# Grande Fratello Vip 3: flop di ascolti, travolto dalle fiction Rai



## fabri47 (9 Ottobre 2018)

Dopo il grande successo dello scorso anno, la terza edizione del *Grande Fratello Vip *sta realizzando *ascolti *a dir poco *disastrosi *contro le fiction Rai. Se le prima due puntate sono state travolte dalla fiction con protagonista Luisa Ranieri "La Vita Promessa" su Rai 1, la terza andata in onda ieri ha confermato i bassi ascolti con poco più di 3 milioni di telespettatori ed il 19% di share. A vincere la serata è stata la prima puntata della fiction "*I ******** di Pizzofalcone 2*" con Alessandro Gassmann che ha conquistato 5.587.000 spettatori pari al 25.06% di share.
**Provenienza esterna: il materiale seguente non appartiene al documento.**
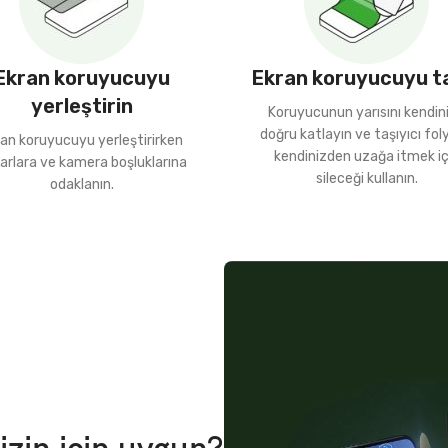
Ekran koruyucuyu
Ekran koruyucuyu t
yerleştirin
Koruyucunun yarısını kendin
doğru katlayın ve taşıyıcı fo
an koruyucuyu yerleştirirken
kendinizden uzağa itmek iç
arlara ve kamera boşluklarına
sileceği kullanın.
odaklanın.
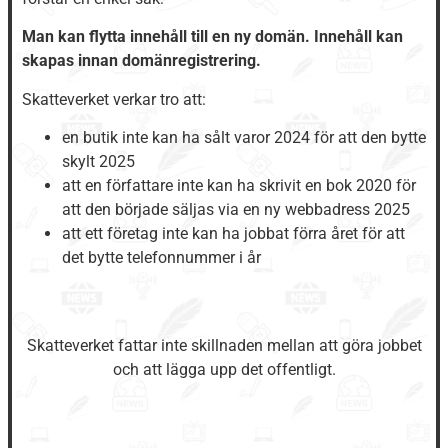
Man kan flytta innehåll till en ny domän. Innehåll kan
skapas innan domänregistrering.
Skatteverket verkar tro att:
en butik inte kan ha sålt varor 2024 för att den bytte
skylt 2025
att en författare inte kan ha skrivit en bok 2020 för
att den började säljas via en ny webbadress 2025
att ett företag inte kan ha jobbat förra året för att
det bytte telefonnummer i år
Skatteverket fattar inte skillnaden mellan att göra jobbet
och att lägga upp det offentligt.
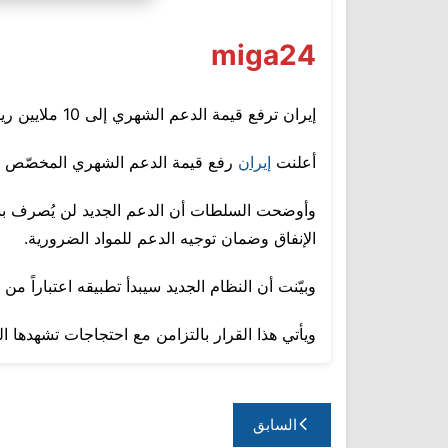
miga24
إيران ترفع قيمة الدعم الشهري إلى 10 ملايين ريال وتطبّقه عبر بطاقات ائتمان
أعلنت
إيران
رفع قيمة الدعم الشهري المخصّص للمواطنين إلى 10 ملايين ريال، ما يعادل نحو 7 دولارا
وأوضحت السلطات أن الدعم الجديد لن يُصرف بش
الإنفاق وضمان توجيه الدعم للمواد الضرورية.
وبيّنت أن النظام الجديد سيبدأ تطبيقه اعتباراً من 10 يناير الجاري، ضمن حزمة إجراءات اقتصادية تهدف إلى التخفيف من آثار التضخم.
ويأتي هذا القرار بالتزامن مع احتجاجات تشهدها ال
تصفّح
السابق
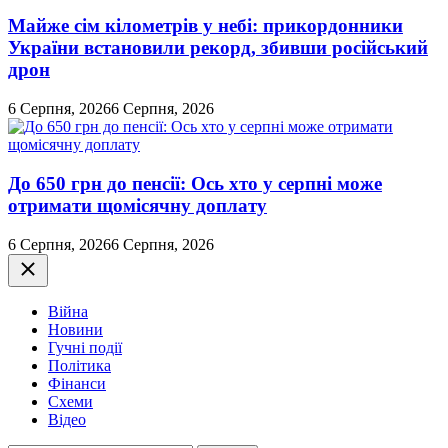
Майже сім кілометрів у небі: прикордонники
України встановили рекорд, збивши російський
дрон
6 Серпня, 2026
6 Серпня, 2026
До 650 грн до пенсії: Ось хто у серпні може
отримати щомісячну доплату
6 Серпня, 2026
6 Серпня, 2026
Закрити
Війна
Новини
Гучні події
Політика
Фінанси
Схеми
Відео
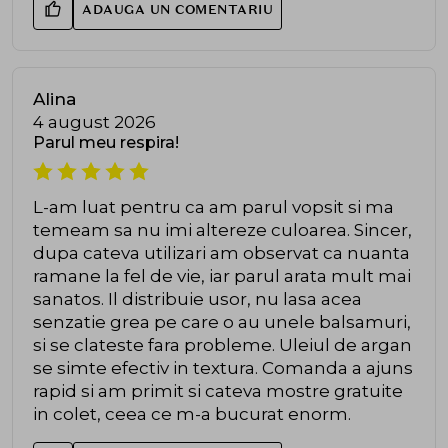
ADAUGA UN COMENTARIU
Alina
4 august 2026
Parul meu respira!
L-am luat pentru ca am parul vopsit si ma
temeam sa nu imi altereze culoarea. Sincer,
dupa cateva utilizari am observat ca nuanta
ramane la fel de vie, iar parul arata mult mai
sanatos. Il distribuie usor, nu lasa acea
senzatie grea pe care o au unele balsamuri,
si se clateste fara probleme. Uleiul de argan
se simte efectiv in textura. Comanda a ajuns
rapid si am primit si cateva mostre gratuite
in colet, ceea ce m-a bucurat enorm.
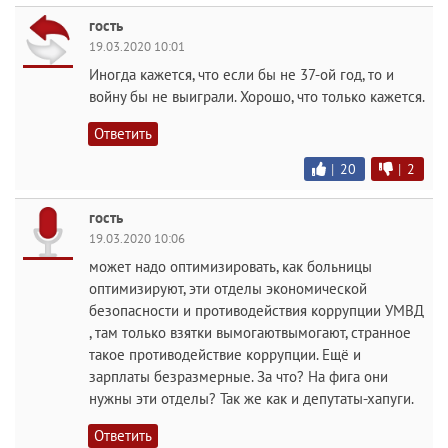
гость
19.03.2020 10:01
Иногда кажется, что если бы не 37-ой год, то и
войну бы не выиграли. Хорошо, что только кажется.
Ответить
|
20
|
2
гость
19.03.2020 10:06
может надо оптимизировать, как больницы
оптимизируют, эти отделы экономической
безопасности и противодействия коррупции УМВД
, там только взятки вымогаютвымогают, странное
такое противодействие коррупции. Ещё и
зарплаты безразмерные. За что? На фига они
нужны эти отделы? Так же как и депутаты-хапуги.
Ответить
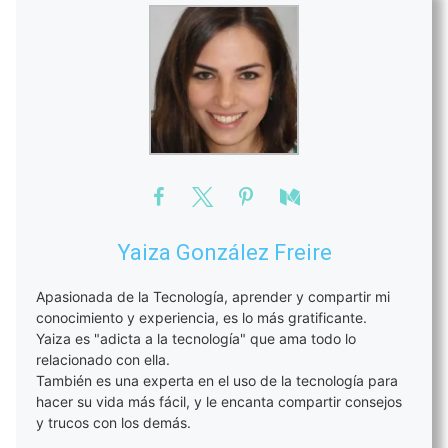
Yaiza González Freire
Apasionada de la Tecnología, aprender y compartir mi
conocimiento y experiencia, es lo más gratificante.
Yaiza es "adicta a la tecnología" que ama todo lo
relacionado con ella.
También es una experta en el uso de la tecnología para
hacer su vida más fácil, y le encanta compartir consejos
y trucos con los demás.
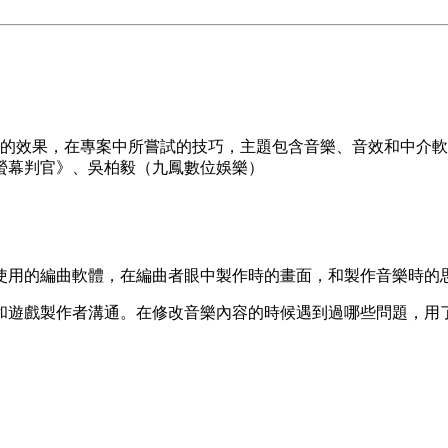
特殊的效果，在專案中所嘗試的技巧，主題包含音樂、音效和中介
螢幕判官》、吳柏毅（九鳳數位娛樂）
使用的編曲軟體，在編曲者眼中製作時的畫面，和製作音樂時的
和遊戲製作者溝通。在修改音樂內容的時候遇到過哪些問題，用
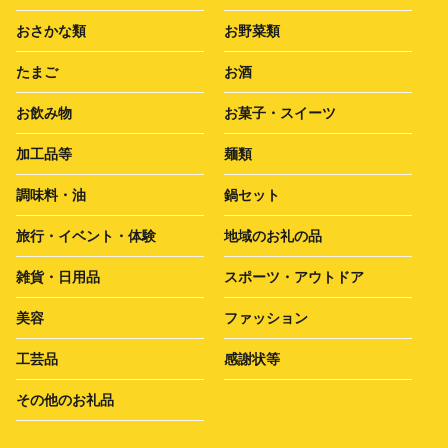
おさかな類
お野菜類
たまご
お酒
お飲み物
お菓子・スイーツ
加工品等
麺類
調味料・油
鍋セット
旅行・イベント・体験
地域のお礼の品
雑貨・日用品
スポーツ・アウトドア
美容
ファッション
工芸品
感謝状等
その他のお礼品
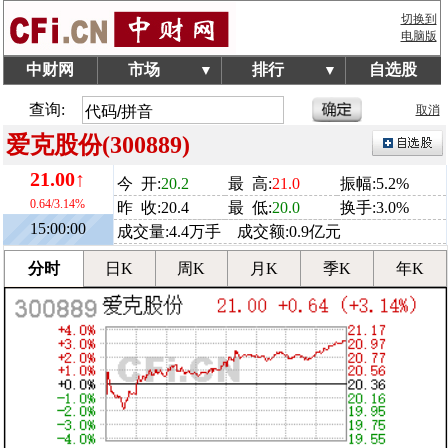
切换到
电脑版
中财网
市场
排行
自选股
▼
▼
查询:
取消
爱克股份(300889)
21.00↑
今 开:
20.2
最 高:
21.0
振幅:5.2%
0.64/3.14%
昨 收:20.4
最 低:
20.0
换手:3.0%
15:00:00
成交量:4.4万手 成交额:0.9亿元
分时
日K
周K
月K
季K
年K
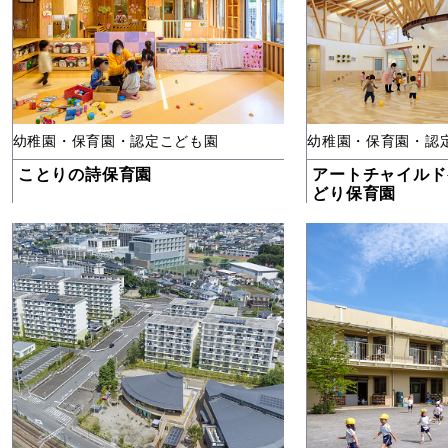
幼稚園・保育園・認定こども園
幼稚園・保育園・認
ことりの詩保育園
アートチャイルド
どり保育園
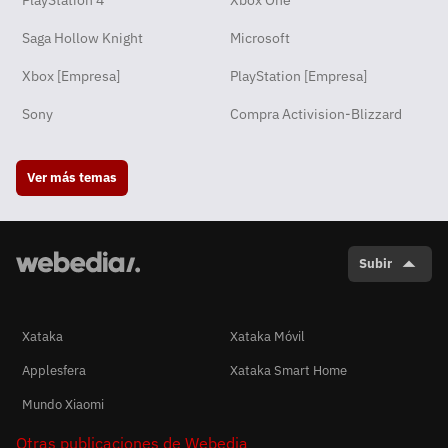
PlayStation 4
Xbox One
Saga Hollow Knight
Microsoft
Xbox [Empresa]
PlayStation [Empresa]
Sony
Compra Activision-Blizzard
Ver más temas
Subir
Xataka
Xataka Móvil
Applesfera
Xataka Smart Home
Mundo Xiaomi
Otras publicaciones de Webedia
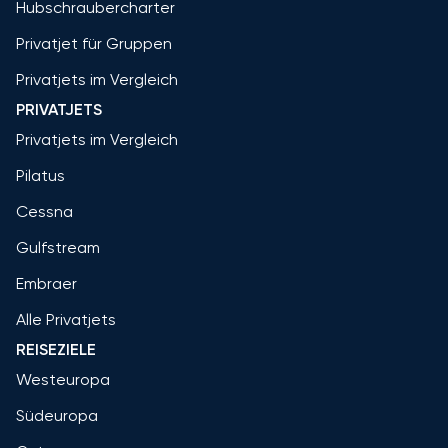
Hubschraubercharter
Privatjet für Gruppen
Privatjets im Vergleich
PRIVATJETS
Privatjets im Vergleich
Pilatus
Cessna
Gulfstream
Embraer
Alle Privatjets
REISEZIELE
Westeuropa
Südeuropa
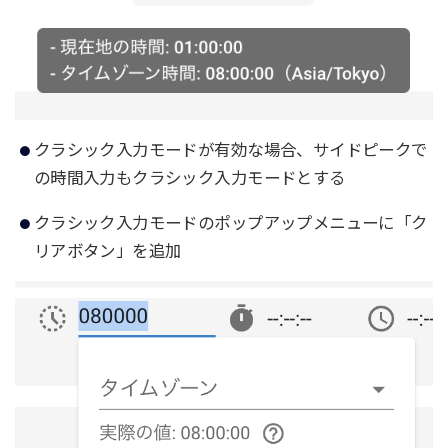
クラシック入力モードが有効な場合、サイドピークで
の時間入力もクラシック入力モードとする
クラシック入力モードのポップアップメニューに「ク
リアボタン」を追加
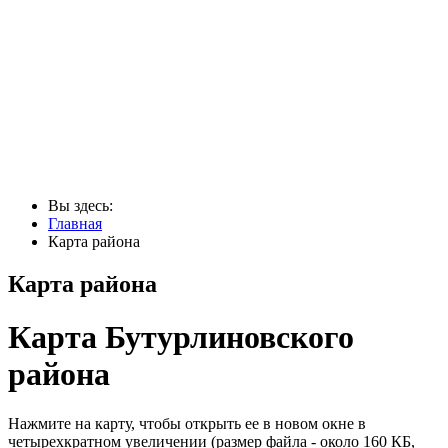
Вы здесь:
Главная
Карта района
Карта района
Карта Бутурлиновского
района
Нажмите на карту, чтобы открыть ее в новом окне в
четырехкратном увеличении (размер файла - около 160 КБ,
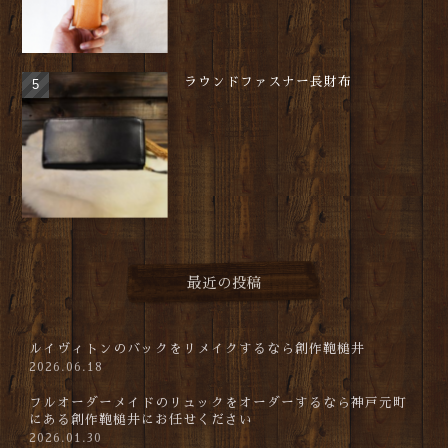
ラウンドファスナー長財布
最近の投稿
ルイヴィトンのバックをリメイクするなら創作鞄槌井
2026.06.18
フルオーダーメイドのリュックをオーダーするなら神戸元町
にある創作鞄槌井にお任せください
2026.01.30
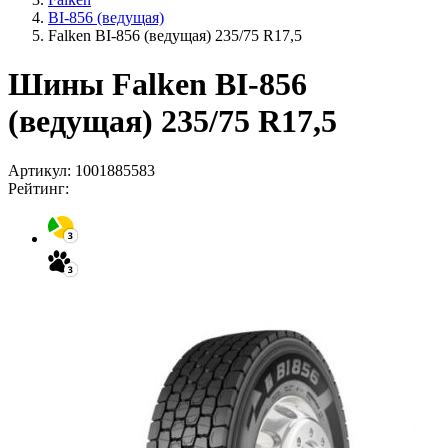
BI-856 (ведущая)
Falken BI-856 (ведущая) 235/75 R17,5
Шины Falken BI-856
(ведущая) 235/75 R17,5
Артикул:
1001885583
Рейтинг:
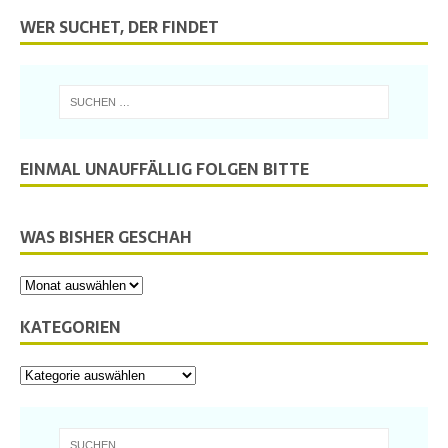
WER SUCHET, DER FINDET
EINMAL UNAUFFÄLLIG FOLGEN BITTE
WAS BISHER GESCHAH
KATEGORIEN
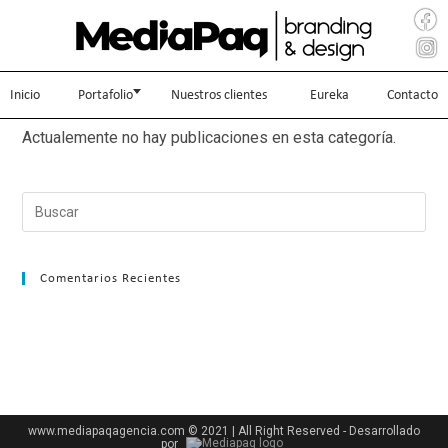
Inicio
Portafolio
Nuestros clientes
Eureka
Contacto
Actualemente no hay publicaciones en esta categoría.
Comentarios Recientes
www.mediapaqagencia.com © 2021 | All Right Reserved - Desarrollado
por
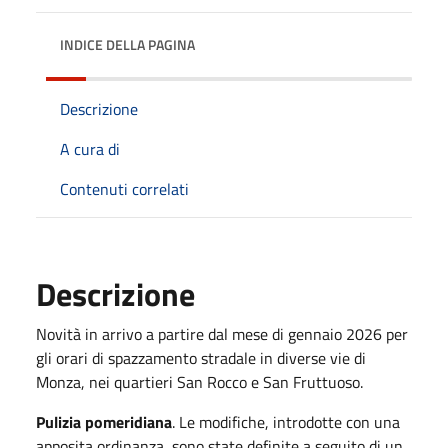
INDICE DELLA PAGINA
Descrizione
A cura di
Contenuti correlati
Descrizione
Novità in arrivo a partire dal mese di gennaio 2026 per
gli orari di spazzamento stradale in diverse vie di
Monza, nei quartieri San Rocco e San Fruttuoso.
Pulizia pomeridiana
. Le modifiche, introdotte con una
apposita ordinanza, sono state definite a seguito di un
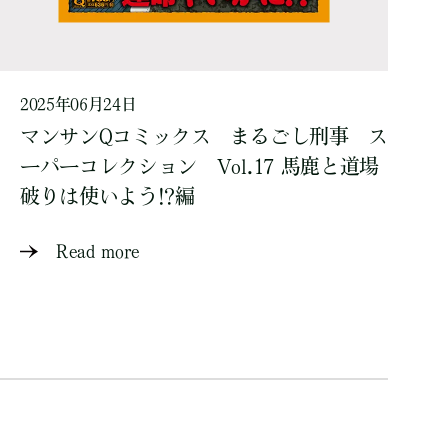
2025年06月24日
マンサンQコミックス まるごし刑事 ス
ーパーコレクション Vol.17 馬鹿と道場
破りは使いよう!?編
Read more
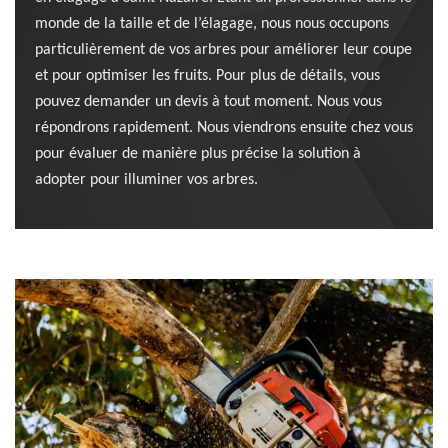
monde de la taille et de l’élagage, nous nous occupons
particulièrement de vos arbres pour améliorer leur coupe
et pour optimiser les fruits. Pour plus de détails, vous
pouvez demander un devis à tout moment. Nous vous
répondrons rapidement. Nous viendrons ensuite chez vous
pour évaluer de manière plus précise la solution à
adopter pour illuminer vos arbres.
C'è chi dice che il motivo dell'insuccesso del programma possa essere il cast di concorrenti debole o l'assenza di dinamiche interessanti, oppure entrambe le cose.

*Davide Maggio: GF Vip in daytime su Italia 1 quasi doppiato da Tv2000, che ha mandato in onda il Rosario da Lourdes.*


----------



## fabri47 (9 Ottobre 2018)

fabri47 ha scritto:


> Dopo il grande successo dello scorso anno, la terza edizione *Grande Fratello Vip *sta realizzando *ascolti *a dir poco *disastrosi *contro le fiction Rai. Se le prima due puntate sono state travolte dalla fiction con protagonista Luisa Ranieri "La Vita Promessa" su Rai 1, la terza andata in onda ieri ha confermato i bassi ascolti con poco più di 3 milioni di telespettatori ed il 19% di share. A vincere la serata è stata la prima puntata fiction "*I ******** di Pizzofalcone 2*" con Alessandro Gassmann che ha conquistato 5.587.000 spettatori pari al 25.06% di share.
> 
> C'è chi dice che il motivo dell'insuccesso del programma possa essere il cast di concorrenti debole o l'assenza di dinamiche interessanti, oppure entrambe le cose.


.


----------



## fabri47 (9 Ottobre 2018)

*Davide Maggio: GF Vip in daytime su Italia 1 quasi doppiato da Tv2000, che ha mandato in onda il Rosario da Lourdes.*


----------



## Willy Wonka (9 Ottobre 2018)

fabri47 ha scritto:


> *Davide Maggio: GF Vip in daytime su Italia 1 quasi doppiato da Tv2000, che ha mandato in onda il Rosario da Lourdes.*



Ma LOL


----------



## fabri47 (9 Ottobre 2018)

Ecco una scena molto significativa della puntata di ieri (l'ho trovata sul web, io ho guardato la Le Pen su Rete 4 e poi ho spento la tv).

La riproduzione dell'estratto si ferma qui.